Wednesday, August 15, 2012

The Strain, by Guillermo del Toro and Chuck Hogan

One of the vampires kindly posed for us before eating the photographerYes, it's that Guillermo del Toro and he wrote a book, together with this Chuck Hogan dude. Actually he wrote more books, this is part one of the Strain trilogy which, judging by the name, should have been about either a contagion or some sort of pulled muscle, but instead is about vampires.

Now, I don't want to be mean towards poor Guillermo. Vampires, even if really overdone nowadays, are pretty cool. The ones in the book are not even sparkling or talking with a Russian accent, but are vicious creatures that have in mind only one thing: to feed. That makes them the more believable type of vampire, although the technical details that are trying to explain in scientific terms the process of vampirification are complete rubbish.

The book is about a contagion of sort, that of vampirism. A "master" comes in New York (where the hell else), wreaking havoc and turning everybody to vampires. They even say this type of vampire is a virus incarnate, although the analogy gets a little strained (get it?). An old Jew is the only one who knows what vampires truly are and how to fight them and he teams up with this New Yorker epidemiologist (and later a pest control rat hunter second generation Russian) in order to fight this asshole vampire.
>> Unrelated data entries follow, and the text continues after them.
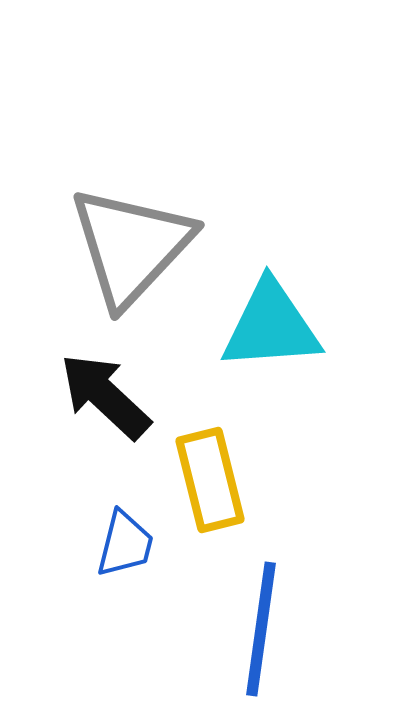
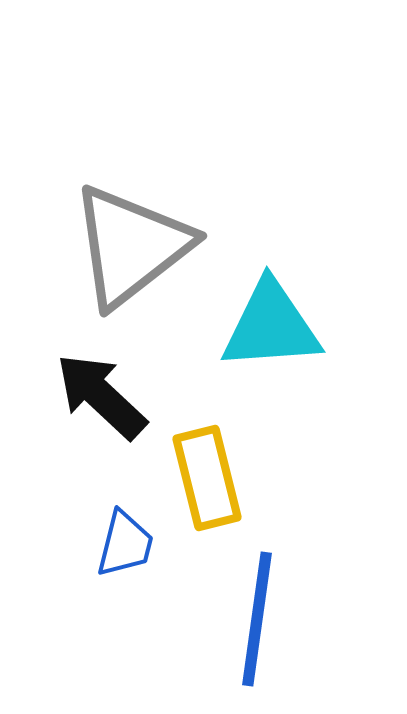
gray triangle: rotated 9 degrees clockwise
black arrow: moved 4 px left
yellow rectangle: moved 3 px left, 2 px up
blue line: moved 4 px left, 10 px up
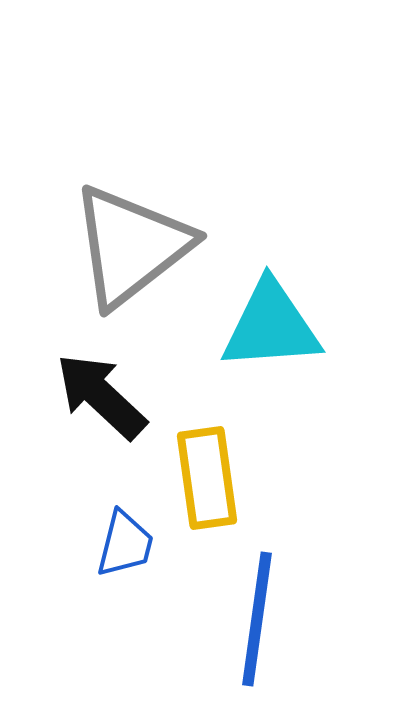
yellow rectangle: rotated 6 degrees clockwise
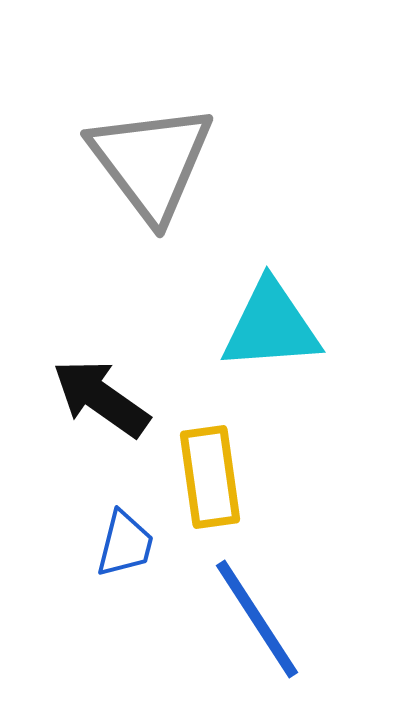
gray triangle: moved 20 px right, 84 px up; rotated 29 degrees counterclockwise
black arrow: moved 2 px down; rotated 8 degrees counterclockwise
yellow rectangle: moved 3 px right, 1 px up
blue line: rotated 41 degrees counterclockwise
This melange of different cultures gives opportunity to talk about the Holocaust and 9/11 and even Romania, all at the same time! The writers shamelessly abuse this without actually connecting these facts with the story in any significant way. That bothered me. I understand people can become a little obsessive over things like this, but what kind of a jerk keeps using them to further their careers and books? Anyway, before turning this into another "stop using Hitler, the Holocaust and 9/11 as arguments" extension of the Godwin law, let's get on with the book.

The writing itself is not bad. The only things that kept me getting out of the atmosphere of the book (except the shamelessness above) were some of the emotional background stories used to describe the beginning of the infestation. I would blame that on me, though, as I am often prone to get annoyed by the feelings of others, especially when they get in the way of a good storyline.

Being a trilogy, the book doesn't really end at The Strain. It's just a broken shard of a whole story. You get some hints on what would happen and also some of the arches are closed by the end of the book, so it isn't completely annoying.

Bottom line: Hmm, it was good, not really a masterpiece. It reads like a movie, with a simple almost linear plot. The thing is that, even if it managed to convey the terror of such an occurrence in general, it didn't really evoke in me feelings of horror or at least some empathy with characters that feel that horror, and that is what I was looking for. I've read the book in under a week, but I am not really prepared to spend another two reading the continuation.